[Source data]

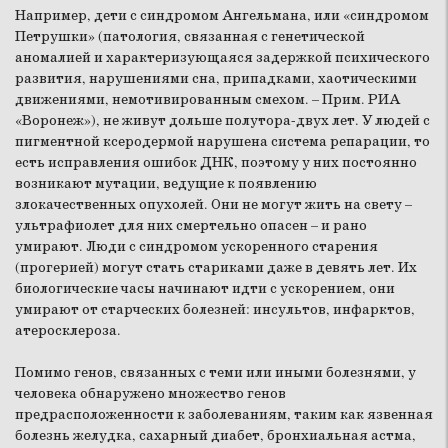
Например, дети с синдромом Ангельмана, или «синдромом
Петрушки» (патология, связанная с генетической
аномалией и характеризующаяся задержкой психического
развития, нарушениями сна, припадками, хаотическими
движениями, немотивированным смехом. – Прим. РИА
«Воронеж»), не живут дольше полутора-двух лет. У людей с
пигментной ксеродермой нарушена система репарации, то
есть исправления ошибок ДНК, поэтому у них постоянно
возникают мутации, ведущие к появлению
злокачественных опухолей. Они не могут жить на свету –
ультрафиолет для них смертельно опасен – и рано
умирают. Люди с синдромом ускоренного старения
(прогерией) могут стать стариками даже в девять лет. Их
биологические часы начинают идти с ускорением, они
умирают от старческих болезней: инсультов, инфарктов,
атеросклероза.
Помимо генов, связанных с теми или иными болезнями, у
человека обнаружено множество генов
предрасположенности к заболеваниям, таким как язвенная
болезнь желудка, сахарный диабет, бронхиальная астма,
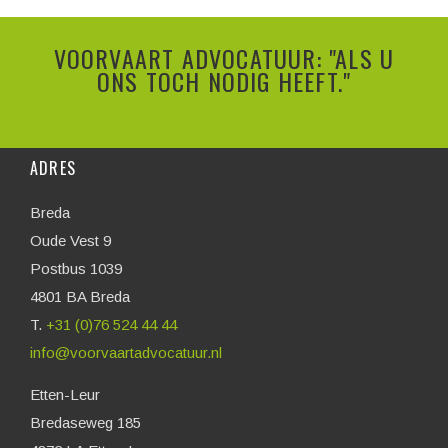
VOORVAART ADVOCATUUR: "ALS U
ONS TOCH NODIG HEEFT."
ADRES
Breda
Oude Vest 9
Postbus 1039
4801 BA Breda
T.
+31 (0)76 524 44 44
info@voorvaartadvocatuur.nl
Etten-Leur
Bredaseweg 185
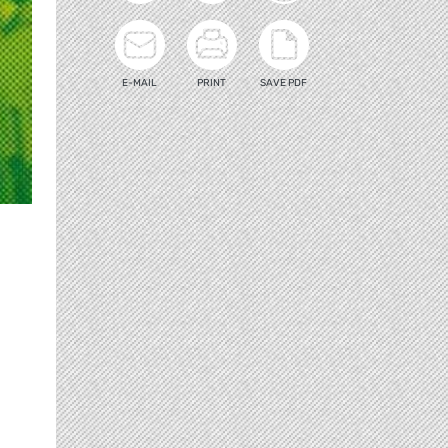
E-MAIL
PRINT
SAVE PDF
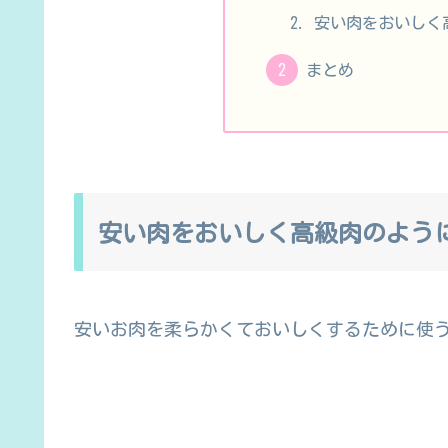
安い肉をおいしく
まとめ
安い肉をおいしく高級肉のよう
安いお肉を柔らかくておいしくするために使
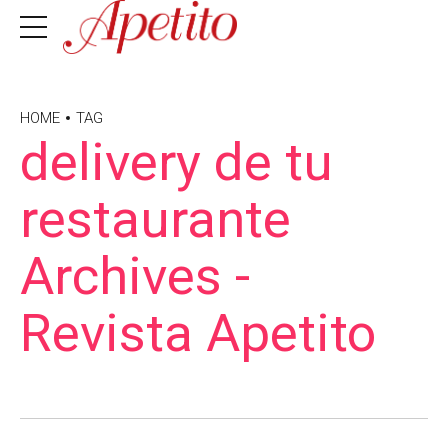
HOME
TAG
delivery de tu
restaurante
Archives -
Revista Apetito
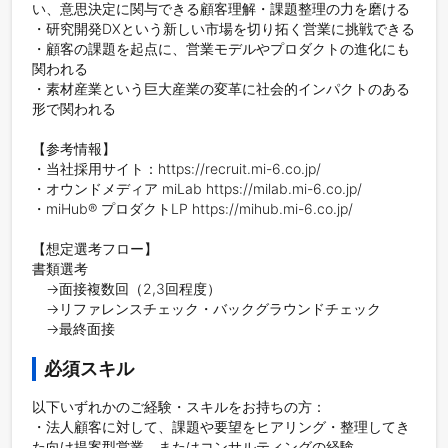
い、意思決定に関与できる顧客理解・課題整理の力を磨ける

・研究開発DXという新しい市場を切り拓く営業に挑戦できる

・顧客の課題を起点に、営業モデルやプロダクトの進化にも
関われる

・素材産業という巨大産業の変革に社会的インパクトのある
形で関われる

【参考情報】

・当社採用サイト：https://recruit.mi-6.co.jp/

・オウンドメディア miLab https://milab.mi-6.co.jp/

・miHub® プロダクトLP https://mihub.mi-6.co.jp/

【想定選考フロー】

書類選考

　→面接複数回（2,3回程度）

　→リファレンスチェック・バックグラウンドチェック

　→最終面接
必須スキル
以下いずれかのご経験・スキルをお持ちの方：

・法人顧客に対して、課題や要望をヒアリング・整理してき
た向け提案型営業、またはコンサルティングの経験
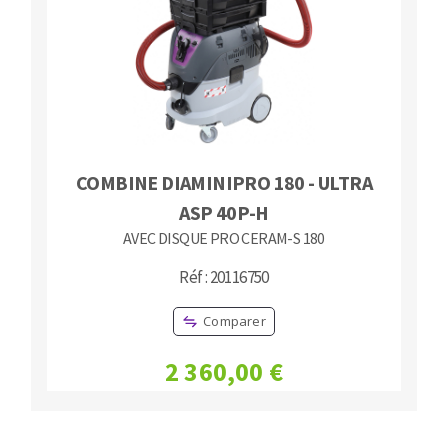
COMBINE DIAMINIPRO 180 - ULTRA
ASP 40P-H
AVEC DISQUE PRO CERAM-S 180
Réf : 20116750
Comparer
2 360,00 €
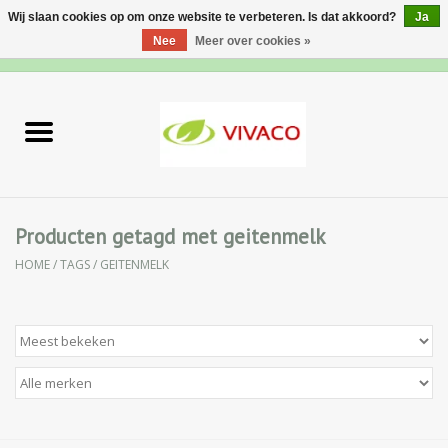
Wij slaan cookies op om onze website te verbeteren. Is dat akkoord?
Ja
Nee
Meer over cookies »
0 Artikelen - €0,00
Home
Nieuw
Gezichtsverzorging
Producten getagd met geitenmelk
HOME
/
TAGS
/
GEITENMELK
Lichaamsverzorging
Specialiteiten
Natuurlijke Kruiden
Apotheek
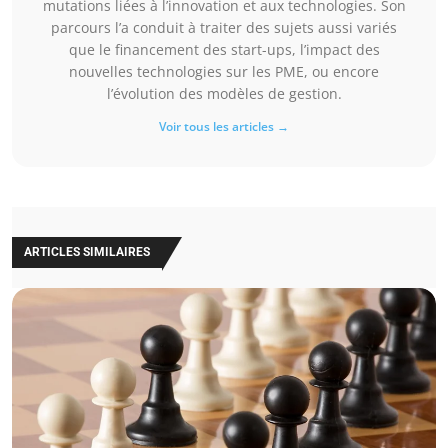
mutations liées à l’innovation et aux technologies. Son
parcours l’a conduit à traiter des sujets aussi variés
que le financement des start-ups, l’impact des
nouvelles technologies sur les PME, ou encore
l’évolution des modèles de gestion.
Voir tous les articles →
ARTICLES SIMILAIRES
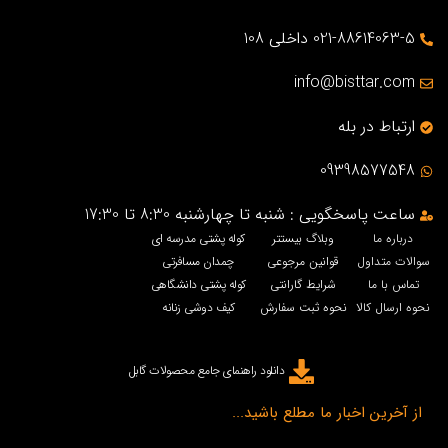
021-88614063-5 داخلی 108
info@bisttar.com
ارتباط در بله
09398577548
ساعت پاسخگویی : شنبه تا چهارشنبه 8:30 تا 17:30
درباره ما
وبلاگ بیستتر
کوله پشتی مدرسه ای
سوالات متداول
قوانین مرجوعی
چمدان مسافرتی
تماس با ما
شرایط گارانتی
کوله پشتی دانشگاهی
نحوه ارسال کالا
نحوه ثبت سفارش
کیف دوشی زنانه
دانلود راهنمای جامع محصولات گابل
از آخرین اخبار ما مطلع باشید...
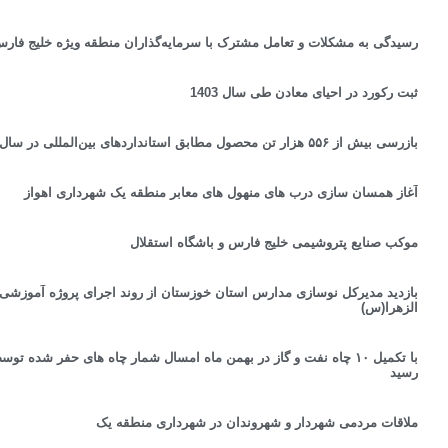
رسیدگی به مشکلات و تعامل مشترک با سرمایه‌گذاران منطقه ویژه خلیج فارس
ثبت رکورد در احیای معادن طی سال 1403
بازرسی بیش از ۵۵۶ هزار تن محصول مطابق استانداردهای بین‌المللی در سال گذشته
آغاز همسان سازی درب های منهول های معابر منطقه یک شهرداری اهواز
موکب صنایع پتروشیمی خلیج فارس و باشگاه استقلال
بازدید مدیرکل نوسازی مدارس استان خوزستان از روند اجرای پروژه آموزش
الزهرا(س)
رسید
ملاقات مردمی شهردار و شهروندان در شهرداری منطقه یک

PROBLEM DESCRIPTION => Your response should be the lines of the entries above that include the string "info".

RESPONSE BOX =>
info@voorvaartadvocatuur.nl
info@bisttar.com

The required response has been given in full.